At night, in such a setting of silence and unreality, one's fancy frisks along unimpeded like one's thought in a dream, where there are none of the inhibitions of waking life.

As in the dream, one's deductions are entirely logical and completely absurd because no suggestion of common sense ever enters to modify the initial premise. Asleep, we should follow the idea to such a point of impossibility that when we waken, being unable to remember the steps by which we progressed, we should dismiss the result as sheer vagrant inanity (and this sometimes happens), if it were not that generally, be-fore one train of thought goes very far, some-thing happens — a breath of air touches our cheeks or a sound our ears — to change the current of the dream and establish a new point of departure. In waking life the thought can never be carried so far, since the possibilities for this something to arise are many times more numerous.

So now when we had rounded a curve and I looked up to see Bagatelle a stone's throw away, cochers ceased to exist for me. It was no wonder. The little château shone as white and still as the moon herself, while on the terrace before it the shrubbery was a deep blue-black. All about rose the poplars, beautifully grouped by threes and fours that melted together indistinguishably, each group a splendid mass of pale light and lu-minous darkness, except where, high up, the feathery curving top of one or another emerged and trembled delicately, a blurred shadow against the sky.
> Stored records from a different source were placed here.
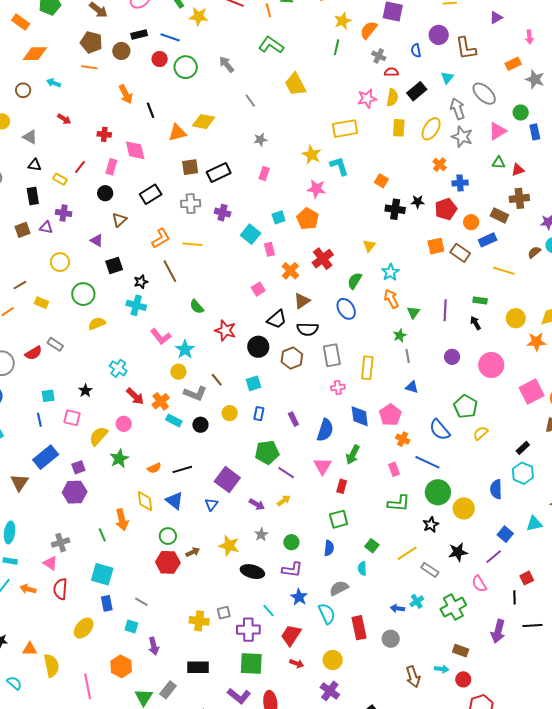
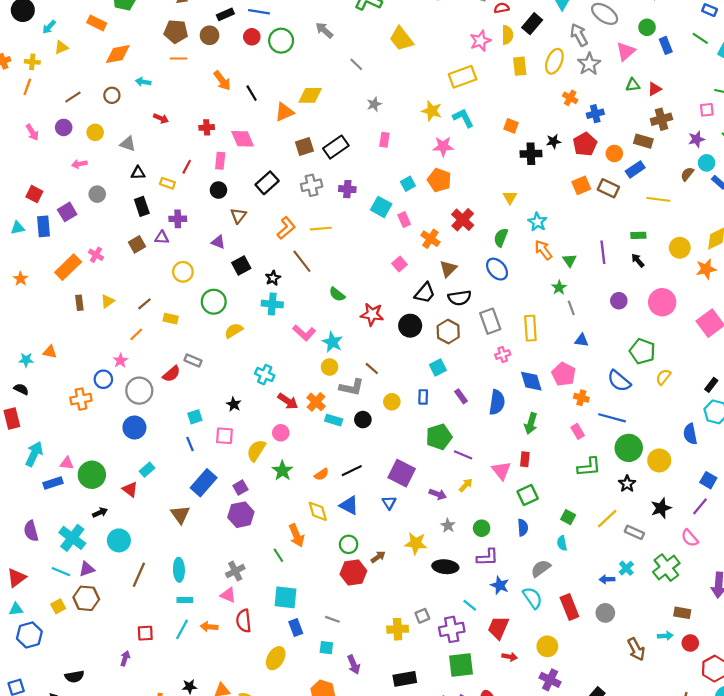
gray star: (462, 137) -> (589, 64), turned 30
cyan square: (254, 383) -> (438, 367), moved
pink triangle: (323, 466) -> (501, 470), moved

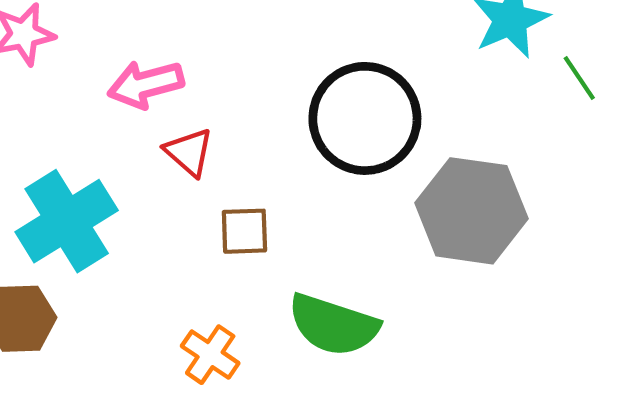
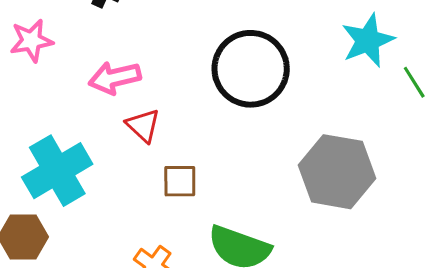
black circle: (365, 118) -> (251, 69), moved

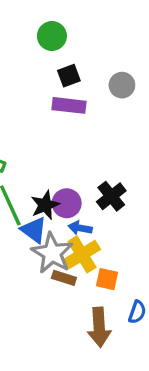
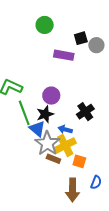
green circle: (52, 36) -> (45, 25), moved
black square: (69, 76) -> (81, 38), moved
purple circle: (67, 203) -> (51, 96), moved

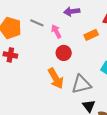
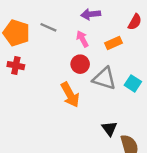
pink arrow: (56, 31) -> (82, 39), moved
gray triangle: (81, 84) -> (104, 78), moved, turned 30

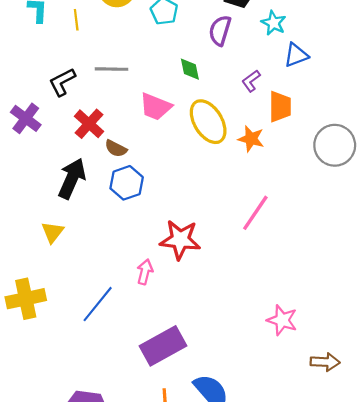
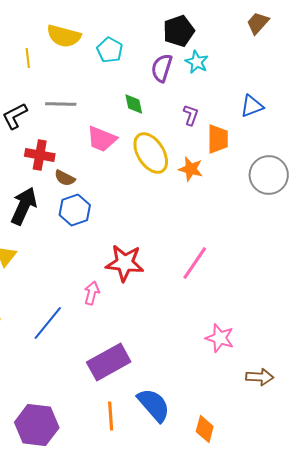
cyan star: (274, 23) -> (197, 62), moved
blue triangle: (296, 55) -> (252, 106), moved
purple L-shape: (251, 81) -> (191, 115), turned 145
red cross: (89, 124) -> (40, 155), turned -32
pink line: (255, 213) -> (195, 263), moved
They would be wonderful by day ; but now, at night, they seemed the shivering wings of Beauty herself, poised for a little fugitively upon the earth. If I could only have stayed ! If I could have held it! If I could have somehow become part of it! Yet I did not dare even to pause; for I knew that, after a moment, though a tender reverence for the scene would remain, the inspired perception, the acute sense of its loveliness, would be gone ; and the regret for what I had lost would be too poignant. What cry is bitterer than Coleridge's, " I see, not feel, how beautiful they are ! " Whether it is that before the almost tangible presence of beauty we ache to merge ourselves, to lose our personality, — and that this would mean death, —

"Now more than ever seems it rich to die,
To cease upon the midnight with no pain,
While thou art pouring forth thy soul abroad
In such an ecstasy," —

while, in spite of ourselves, the overwhelming instinct of life calls on us to maintain and strengthen our individuality, or whether the reason lies elsewhere, the sad truth is that intense emotion such as we then feel can come but by accident and endure but an instant. The next, the wax melts in the wings that would have carried us out of the world, and we fall, like Icarus, heavily upon ourselves.

"Forlorn, the very word is like a bell
To toll me back from thee to my sole self!"

No one has put it better than Keats.

The gleaming château, the moonlit terrace, and the poplars were gone now. "A la Porte Maillot," I said to the cocher, wearily.

Ah," I thought, raising my head, " as the black night with stars, so the immense banality of our lives is set with moments of feeling."